Record excerpts:
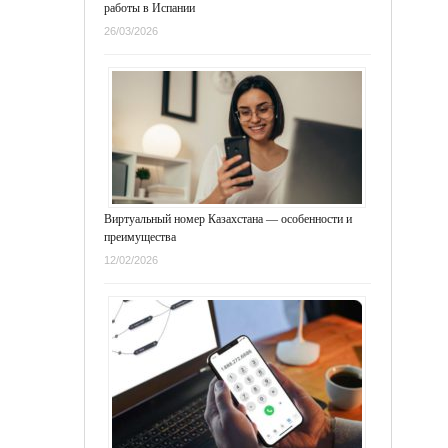
работы в Испании
26/03/2026
Виртуальный номер Казахстана — особенности и
преимущества
12/02/2026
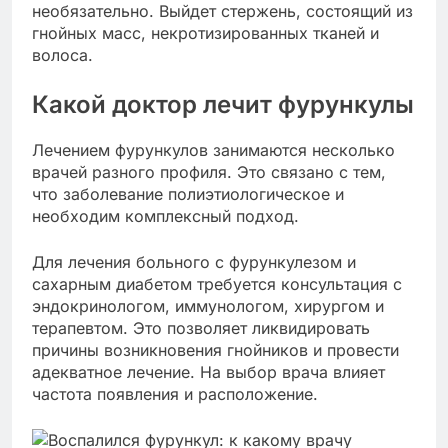
необязательно. Выйдет стержень, состоящий из
гнойных масс, некротизированных тканей и
волоса.
Какой доктор лечит фурункулы
Лечением фурункулов занимаются несколько
врачей разного профиля. Это связано с тем,
что заболевание полиэтиологическое и
необходим комплексный подход.
Для лечения больного с фурункулезом и
сахарным диабетом требуется консультация с
эндокринологом, иммунологом, хирургом и
терапевтом. Это позволяет ликвидировать
причины возникновения гнойников и провести
адекватное лечение. На выбор врача влияет
частота появления и расположение.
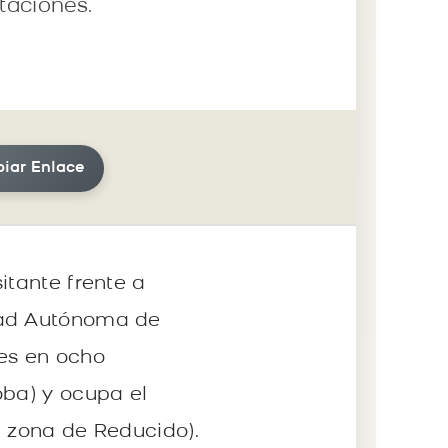
taciones.
iar Enlace
itante frente a
udad Autónoma de
tes en ocho
oba) y ocupa el
a zona de Reducido).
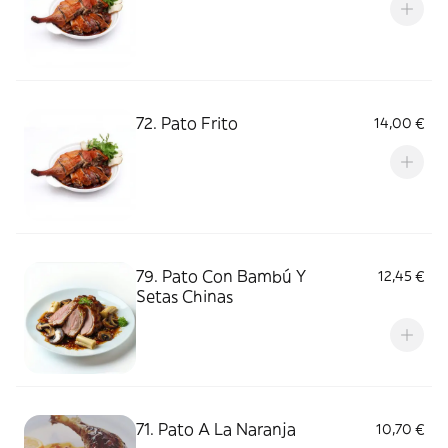
72. Pato Frito
14,00 €
79. Pato Con Bambú Y
12,45 €
Setas Chinas
71. Pato A La Naranja
10,70 €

Instructions for the task:
In the answer, set down only the lines from the opening line of the listing through the line that holds "причины возникновения гнойников и провести", exactly as they appear, minus the pictures.

Exercise result:
работы в Испании
26/03/2026
Виртуальный номер Казахстана — особенности и
преимущества
12/02/2026
необязательно. Выйдет стержень, состоящий из
гнойных масс, некротизированных тканей и
волоса.
Какой доктор лечит фурункулы
Лечением фурункулов занимаются несколько
врачей разного профиля. Это связано с тем,
что заболевание полиэтиологическое и
необходим комплексный подход.
Для лечения больного с фурункулезом и
сахарным диабетом требуется консультация с
эндокринологом, иммунологом, хирургом и
терапевтом. Это позволяет ликвидировать
причины возникновения гнойников и провести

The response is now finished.